Directions for this task =>
I'd ask you to write out the lines below exactly, with no images.
[Input data — start]
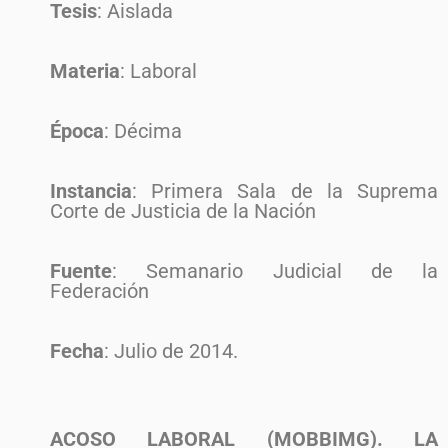
Tesis
: Aislada
Materia
: Laboral
Época
: Décima
Instancia
: Primera Sala de la Suprema
Corte de Justicia de la Nación
Fuente
: Semanario Judicial de la
Federación
Fecha
: Julio de 2014.
ACOSO LABORAL (MOBBIMG). LA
[Input data — finish]
Expected output =>
Tesis
: Aislada
Materia
: Laboral
Época
: Décima
Instancia
: Primera Sala de la Suprema
Corte de Justicia de la Nación
Fuente
: Semanario Judicial de la
Federación
Fecha
: Julio de 2014.
ACOSO LABORAL (MOBBIMG). LA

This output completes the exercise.